Copy out the entries that follow exactly, leaving out the pictures.

[DATA UNDER STUDY Boundary: Start]

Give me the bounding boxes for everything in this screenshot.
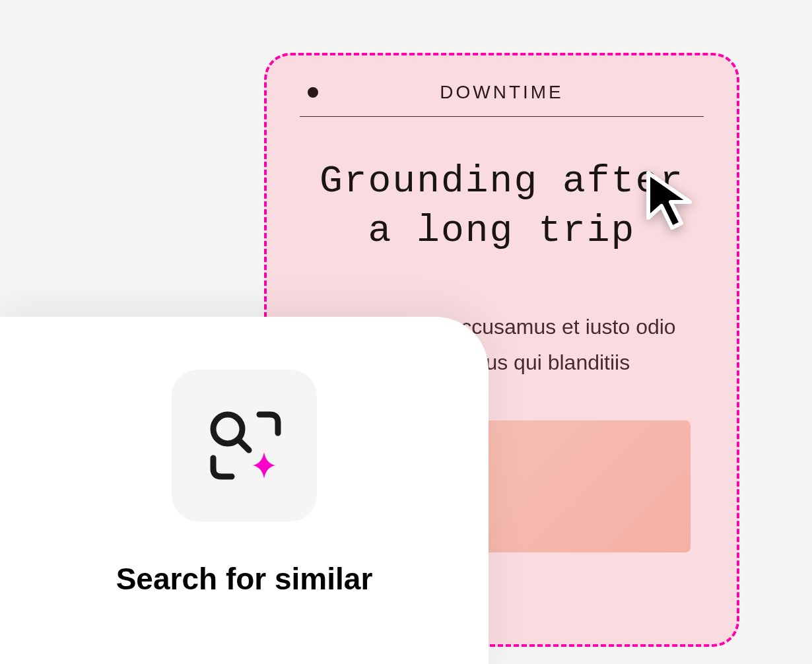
search-similar-button[interactable] [172,370,317,521]
cursor-pointer-icon [640,165,713,240]
card-category-label: DOWNTIME [300,82,704,103]
status-dot-icon [308,87,318,98]
svg-line-1 [238,440,249,450]
action-overlay-panel: Search for similar [0,317,489,664]
card-header: DOWNTIME [300,82,704,117]
search-similar-label: Search for similar [116,561,373,597]
search-similar-icon [201,403,287,488]
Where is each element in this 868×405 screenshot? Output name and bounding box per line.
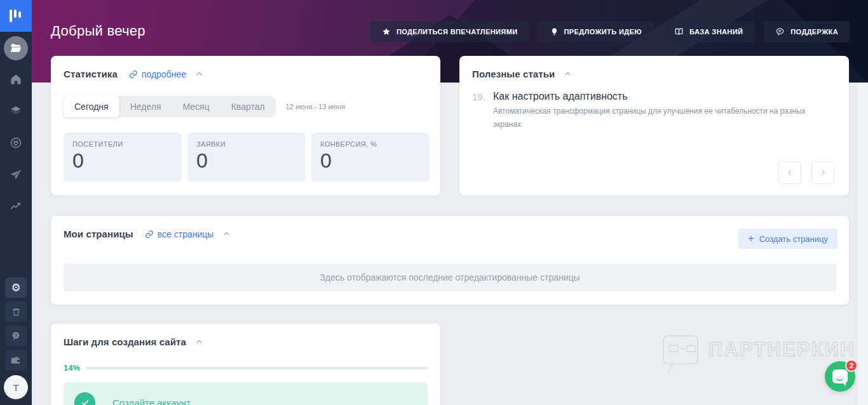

[DATA UNDER STUDY Boundary: End]

# [RESPONSE TO THE EXERCISE]
Give me the bounding boxes for everything in this screenshot.
search-similar-button[interactable] [172,370,317,521]
cursor-pointer-icon [640,165,713,240]
card-category-label: DOWNTIME [300,82,704,103]
status-dot-icon [308,87,318,98]
svg-line-1 [238,440,249,450]
action-overlay-panel: Search for similar [0,317,489,664]
card-header: DOWNTIME [300,82,704,117]
search-similar-label: Search for similar [116,561,373,597]
search-similar-icon [201,403,287,488]
Where is each element in this 868×405 screenshot? Output name and bounding box per line.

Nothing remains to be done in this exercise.